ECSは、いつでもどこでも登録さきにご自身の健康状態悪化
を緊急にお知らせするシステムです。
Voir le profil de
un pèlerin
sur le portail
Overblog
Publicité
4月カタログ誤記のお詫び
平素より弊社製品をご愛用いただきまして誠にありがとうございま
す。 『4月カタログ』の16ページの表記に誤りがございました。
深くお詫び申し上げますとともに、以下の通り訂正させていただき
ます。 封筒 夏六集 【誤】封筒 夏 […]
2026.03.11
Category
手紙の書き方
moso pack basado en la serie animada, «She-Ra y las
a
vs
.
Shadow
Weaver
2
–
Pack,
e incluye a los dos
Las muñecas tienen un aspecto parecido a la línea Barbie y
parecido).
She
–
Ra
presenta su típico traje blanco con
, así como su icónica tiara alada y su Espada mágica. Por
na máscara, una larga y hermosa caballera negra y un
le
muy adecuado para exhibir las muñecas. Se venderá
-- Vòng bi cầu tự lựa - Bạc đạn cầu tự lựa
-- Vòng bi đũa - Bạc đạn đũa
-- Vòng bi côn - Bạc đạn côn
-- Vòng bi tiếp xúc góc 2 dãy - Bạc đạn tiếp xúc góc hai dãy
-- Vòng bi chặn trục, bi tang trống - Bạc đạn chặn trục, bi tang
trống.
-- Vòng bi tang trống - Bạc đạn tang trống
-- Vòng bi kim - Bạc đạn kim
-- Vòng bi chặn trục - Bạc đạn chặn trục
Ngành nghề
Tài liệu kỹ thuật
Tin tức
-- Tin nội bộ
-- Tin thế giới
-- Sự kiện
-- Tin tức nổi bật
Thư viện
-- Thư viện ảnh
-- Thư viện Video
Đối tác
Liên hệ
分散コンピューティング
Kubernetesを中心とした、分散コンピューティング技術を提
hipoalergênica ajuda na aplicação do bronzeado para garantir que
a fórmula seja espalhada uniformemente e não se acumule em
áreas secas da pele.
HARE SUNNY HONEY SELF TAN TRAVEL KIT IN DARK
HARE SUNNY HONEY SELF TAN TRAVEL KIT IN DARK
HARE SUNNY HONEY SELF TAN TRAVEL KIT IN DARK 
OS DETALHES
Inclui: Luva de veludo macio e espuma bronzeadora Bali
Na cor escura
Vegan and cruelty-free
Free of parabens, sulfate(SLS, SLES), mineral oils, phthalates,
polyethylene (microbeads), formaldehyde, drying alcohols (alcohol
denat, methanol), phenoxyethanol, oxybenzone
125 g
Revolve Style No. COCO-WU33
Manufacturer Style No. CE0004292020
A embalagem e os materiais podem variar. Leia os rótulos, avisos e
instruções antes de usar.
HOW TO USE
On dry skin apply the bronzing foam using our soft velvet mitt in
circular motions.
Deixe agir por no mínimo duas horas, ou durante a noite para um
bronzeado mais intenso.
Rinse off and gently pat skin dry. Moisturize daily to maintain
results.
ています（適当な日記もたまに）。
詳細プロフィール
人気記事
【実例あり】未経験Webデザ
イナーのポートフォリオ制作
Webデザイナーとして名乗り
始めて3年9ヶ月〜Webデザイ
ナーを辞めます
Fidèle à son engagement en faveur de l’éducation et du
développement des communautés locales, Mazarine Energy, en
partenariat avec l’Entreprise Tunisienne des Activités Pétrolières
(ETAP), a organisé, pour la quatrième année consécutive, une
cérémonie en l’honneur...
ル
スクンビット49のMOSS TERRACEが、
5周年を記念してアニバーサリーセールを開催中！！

******

- ASSIGNMENT
What are the lines from the one with "-- Thư viện ảnh" through the end of the entries? Give them again exactly, both end lines included.

- RESPONSE BELOW
-- Thư viện ảnh
-- Thư viện Video
Đối tác
Liên hệ
分散コンピューティング
Kubernetesを中心とした、分散コンピューティング技術を提
hipoalergênica ajuda na aplicação do bronzeado para garantir que
a fórmula seja espalhada uniformemente e não se acumule em
áreas secas da pele.
HARE SUNNY HONEY SELF TAN TRAVEL KIT IN DARK
HARE SUNNY HONEY SELF TAN TRAVEL KIT IN DARK
HARE SUNNY HONEY SELF TAN TRAVEL KIT IN DARK 
OS DETALHES
Inclui: Luva de veludo macio e espuma bronzeadora Bali
Na cor escura
Vegan and cruelty-free
Free of parabens, sulfate(SLS, SLES), mineral oils, phthalates,
polyethylene (microbeads), formaldehyde, drying alcohols (alcohol
denat, methanol), phenoxyethanol, oxybenzone
125 g
Revolve Style No. COCO-WU33
Manufacturer Style No. CE0004292020
A embalagem e os materiais podem variar. Leia os rótulos, avisos e
instruções antes de usar.
HOW TO USE
On dry skin apply the bronzing foam using our soft velvet mitt in
circular motions.
Deixe agir por no mínimo duas horas, ou durante a noite para um
bronzeado mais intenso.
Rinse off and gently pat skin dry. Moisturize daily to maintain
results.
ています（適当な日記もたまに）。
詳細プロフィール
人気記事
【実例あり】未経験Webデザ
イナーのポートフォリオ制作
Webデザイナーとして名乗り
始めて3年9ヶ月〜Webデザイ
ナーを辞めます
Fidèle à son engagement en faveur de l’éducation et du
développement des communautés locales, Mazarine Energy, en
partenariat avec l’Entreprise Tunisienne des Activités Pétrolières
(ETAP), a organisé, pour la quatrième année consécutive, une
cérémonie en l’honneur...
ル
スクンビット49のMOSS TERRACEが、
5周年を記念してアニバーサリーセールを開催中！！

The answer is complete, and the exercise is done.